Ce dénouement heureux n’a pu être possible que grâce à la formidable chaîne de solidarité qui s’est formée  dans le monde pour sauver la vie d’un homme en perdition au milieu de l’océan.

Le roman de Jacques Remy, porté à l’écran par Christian-Jaque  , « Si tous les gars du monde » , à la gloire de la solidarité entre les hommes , est devenu réalité en février 1983 dans le Pacifique !

 

 

 

 

 

Cela fait 30 ans…  une sacrée tranche de vie ! Je  voudrais profiter de ce récit pour rendre hommage à tous les acteurs  qui ont permis un heureux dénouement de cette tragédie.

Tout d’abord à mes amis du  CORA à Tahiti : Stan FO8IW, Alain FO8FO, Roland FO8EI, Coco FO8GW (sk)*, Emile FO8AG (sk) et Serge  FO8DB (sk), qui ont assuré la veille radio durant  26h. Pardon si j’en oublie certains !

Mais aussi à Alain, FK8ED, de Nouvelle Calédonie ; Peter, PY1ZAK, du Brésil ; les radioamateurs de Nouvelle Zélande ZL4JO Mathieu, ZL4JG Marc et ZL4MK Ron, qui m’ont aidé  dans mon trafic,   faisant le relais avec OD5KW, Richard, skipper de Perseverance of Medina.

Merci  à Philippe Jeantot,  EL0PJ , skipper de Crédit Agricole, qui a gagné cette course et avec lequel je fus souvent en contact radio.

Merci aussi à Guy Bernardin , FP1GB, skipper de Ratso II, qui a suivi les opérations de sauvetage, prêt à rendre service.

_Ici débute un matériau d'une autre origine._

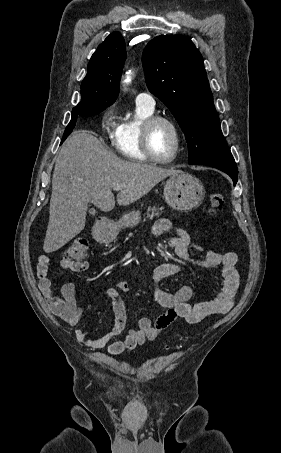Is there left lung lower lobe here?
I'll use <instances>...</instances> for the list:
<instances>
[{"label": "left lung lower lobe", "instance_id": "obj_1", "mask_svg": "<svg viewBox=\"0 0 281 453\" xmlns=\"http://www.w3.org/2000/svg\"><path fill=\"white\" fill-rule=\"evenodd\" d=\"M201 165H206V166H211L214 168H217L226 174H228L233 182L234 186L237 183L238 180V169L235 161H218V162H207V163H202Z\"/></svg>", "mask_w": 281, "mask_h": 453}]
</instances>
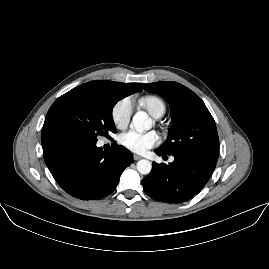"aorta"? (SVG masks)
I'll return each mask as SVG.
<instances>
[{"label": "aorta", "instance_id": "762f6f07", "mask_svg": "<svg viewBox=\"0 0 269 269\" xmlns=\"http://www.w3.org/2000/svg\"><path fill=\"white\" fill-rule=\"evenodd\" d=\"M132 126L137 132H144L153 127V120L145 111H138L132 117ZM137 171L142 175H148L152 164L147 159H141L136 164Z\"/></svg>", "mask_w": 269, "mask_h": 269}]
</instances>
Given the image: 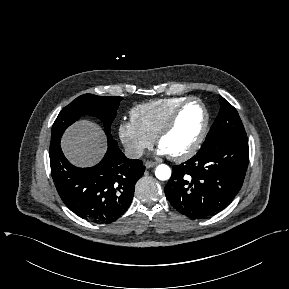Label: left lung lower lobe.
Returning <instances> with one entry per match:
<instances>
[{"instance_id": "1", "label": "left lung lower lobe", "mask_w": 289, "mask_h": 289, "mask_svg": "<svg viewBox=\"0 0 289 289\" xmlns=\"http://www.w3.org/2000/svg\"><path fill=\"white\" fill-rule=\"evenodd\" d=\"M248 160L247 138L218 137L185 163L172 166V176L165 186L166 197L190 218L214 215L239 192Z\"/></svg>"}]
</instances>
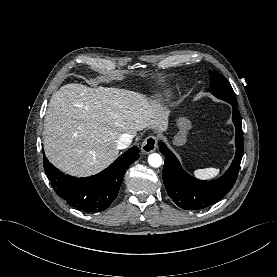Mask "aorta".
Listing matches in <instances>:
<instances>
[{
    "instance_id": "762f6f07",
    "label": "aorta",
    "mask_w": 277,
    "mask_h": 277,
    "mask_svg": "<svg viewBox=\"0 0 277 277\" xmlns=\"http://www.w3.org/2000/svg\"><path fill=\"white\" fill-rule=\"evenodd\" d=\"M148 163L152 167H160L162 165V157L157 153H152L148 157Z\"/></svg>"
}]
</instances>
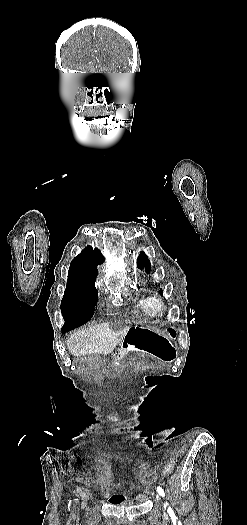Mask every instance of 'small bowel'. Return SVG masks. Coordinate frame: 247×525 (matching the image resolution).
I'll return each instance as SVG.
<instances>
[{
    "instance_id": "small-bowel-1",
    "label": "small bowel",
    "mask_w": 247,
    "mask_h": 525,
    "mask_svg": "<svg viewBox=\"0 0 247 525\" xmlns=\"http://www.w3.org/2000/svg\"><path fill=\"white\" fill-rule=\"evenodd\" d=\"M175 464V459L170 460V462L165 466L164 472L169 471ZM121 498L119 496L112 497V502L118 504Z\"/></svg>"
}]
</instances>
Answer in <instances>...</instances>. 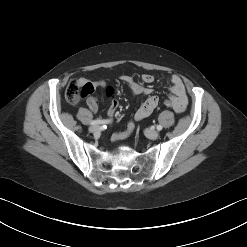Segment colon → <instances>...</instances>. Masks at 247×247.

Et surtout, merci à Richard Broadhead, OD5KW, qui n’a pas hésité une seconde et s’est dérouté pour aller au secours  d’un concurrent en perdition. Cela ne l’a pas empêché de finir 3ème de la course (le temps consacré au sauvetage a été décompté bien entendu).

Pour finir, mes remerciements vont à la Marine Nationale basée en Polynésie, dont les autorités ont fait confiance aux radioamateurs pour assurer de​​​​​ multiples liaisons radio grâce au maillage que constituent leurs stations dans le monde, ainsi qu’à l’officier radio de l’Aviso Escorteur Enseigne de Vaisseau Henry et à tout son équipage.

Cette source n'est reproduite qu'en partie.